Most scout programs are designed to find companies. General Catalyst and First Round Capital have built programs designed to find — and train — the investors who will find those companies for the next thirty years.

Both firms recognized the same insight: the best way to build long-term deal flow advantage isn't to hire more partners or pay more scouts. It's to identify exceptional talent at the earliest possible stage and invest in their development as investors. But they've taken dramatically different approaches.

General Catalyst: From Rough Draft to Venture Fellows

Origins

General Catalyst's current program, GC Venture Fellows, is the 2024 relaunch of the firm's decade-old Rough Draft Ventures — a pioneering student-led fund that proved young investors could source meaningful deal flow from university ecosystems.

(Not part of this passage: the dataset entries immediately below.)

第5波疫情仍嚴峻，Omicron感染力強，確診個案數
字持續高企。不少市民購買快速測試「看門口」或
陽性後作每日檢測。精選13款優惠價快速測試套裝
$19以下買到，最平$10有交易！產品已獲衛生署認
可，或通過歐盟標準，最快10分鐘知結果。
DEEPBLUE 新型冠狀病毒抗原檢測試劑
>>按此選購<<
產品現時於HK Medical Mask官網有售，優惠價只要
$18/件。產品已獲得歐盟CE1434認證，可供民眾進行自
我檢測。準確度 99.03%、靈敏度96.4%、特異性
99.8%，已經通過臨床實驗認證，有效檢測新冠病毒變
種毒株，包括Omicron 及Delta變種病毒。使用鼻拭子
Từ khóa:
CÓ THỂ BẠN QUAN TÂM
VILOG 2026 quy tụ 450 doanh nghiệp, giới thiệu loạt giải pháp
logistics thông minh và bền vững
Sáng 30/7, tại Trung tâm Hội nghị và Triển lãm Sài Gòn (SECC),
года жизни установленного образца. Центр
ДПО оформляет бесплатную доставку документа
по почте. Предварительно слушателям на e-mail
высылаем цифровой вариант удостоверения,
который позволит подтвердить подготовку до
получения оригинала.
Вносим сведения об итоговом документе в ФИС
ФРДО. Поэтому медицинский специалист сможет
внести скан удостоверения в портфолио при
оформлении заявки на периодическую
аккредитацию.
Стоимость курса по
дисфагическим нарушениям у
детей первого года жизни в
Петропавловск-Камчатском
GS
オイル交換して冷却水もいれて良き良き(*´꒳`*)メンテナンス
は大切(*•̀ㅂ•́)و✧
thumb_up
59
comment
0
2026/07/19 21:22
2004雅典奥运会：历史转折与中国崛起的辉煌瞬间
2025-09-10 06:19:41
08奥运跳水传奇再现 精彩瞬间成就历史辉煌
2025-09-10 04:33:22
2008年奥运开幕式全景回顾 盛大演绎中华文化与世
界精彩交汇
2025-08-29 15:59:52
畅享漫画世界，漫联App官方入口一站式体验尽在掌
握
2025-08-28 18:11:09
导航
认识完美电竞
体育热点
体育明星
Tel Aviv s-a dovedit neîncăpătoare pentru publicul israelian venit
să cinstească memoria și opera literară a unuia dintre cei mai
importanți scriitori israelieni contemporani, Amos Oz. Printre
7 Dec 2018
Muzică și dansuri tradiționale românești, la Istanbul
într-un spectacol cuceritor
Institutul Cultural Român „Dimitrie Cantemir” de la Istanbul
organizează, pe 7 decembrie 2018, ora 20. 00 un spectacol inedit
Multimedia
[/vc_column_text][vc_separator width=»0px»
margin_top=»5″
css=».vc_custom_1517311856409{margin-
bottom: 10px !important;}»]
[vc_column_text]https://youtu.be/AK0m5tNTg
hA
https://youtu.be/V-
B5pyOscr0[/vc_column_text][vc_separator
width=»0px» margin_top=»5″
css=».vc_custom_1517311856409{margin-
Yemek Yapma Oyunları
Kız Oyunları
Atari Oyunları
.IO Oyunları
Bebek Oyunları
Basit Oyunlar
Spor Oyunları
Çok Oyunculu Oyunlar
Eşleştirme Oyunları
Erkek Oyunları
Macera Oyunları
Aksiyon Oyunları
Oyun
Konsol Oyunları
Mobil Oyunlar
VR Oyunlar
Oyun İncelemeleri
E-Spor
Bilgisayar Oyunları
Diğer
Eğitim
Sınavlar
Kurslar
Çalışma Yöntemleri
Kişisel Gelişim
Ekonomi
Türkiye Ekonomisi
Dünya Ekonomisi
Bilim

Rough Draft Ventures, founded in 2012, was one of the first institutional efforts to embed venture capital sourcing on college campuses. The thesis was simple: the best student founders talk to other students before they talk to Sand Hill Road. By funding student scouts to make small investments in campus startups, General Catalyst gained access to companies at their absolute earliest stages.

The 2024 rebrand to GC Venture Fellows reflects the program's maturation from experiment to strategic pillar.

How It Works

Each academic year, twenty Fellows are selected from universities nationwide. Fellows scout, conduct diligence, and recommend $25,000 pre-seed investments on behalf of General Catalyst's seed team.

The application deadline for the 2026–27 academic cohort was March 1, 2026 — the program runs on an academic calendar that aligns with university life.

Fellows don't just write memos. They learn the full venture investment process: sourcing, evaluation, conviction-building, and portfolio support. The experience is designed as an apprenticeship, with General Catalyst partners providing direct mentorship throughout the fellowship.

Why It Matters

The campus-embedded model gives General Catalyst a unique advantage: visibility into companies that emerge from university research labs, student projects, and campus communities — startups that are often 12 to 24 months away from being visible to traditional VC radar.

Alumni of the Rough Draft / Venture Fellows pipeline have gone on to roles at top venture firms and founded their own companies. The program has become a legitimate talent pipeline for the venture industry itself — not just a deal sourcing channel.

First Round Capital: The Angel Track

Origins

First Round Capital's Angel Track takes a fundamentally different approach. Rather than allocating capital for scouts to deploy, Angel Track is a free, three-month educational program designed to teach aspiring angel investors how to source, vet, close, and support early-stage investments.

Launched in 2019, Angel Track has built a community of over 400 alumni — many of whom have become active angel investors, fund managers, or venture professionals.

How It Works

Angel Track is a remote three-month fellowship. Participants learn alongside First Round partners through structured curriculum covering every aspect of early-stage investing.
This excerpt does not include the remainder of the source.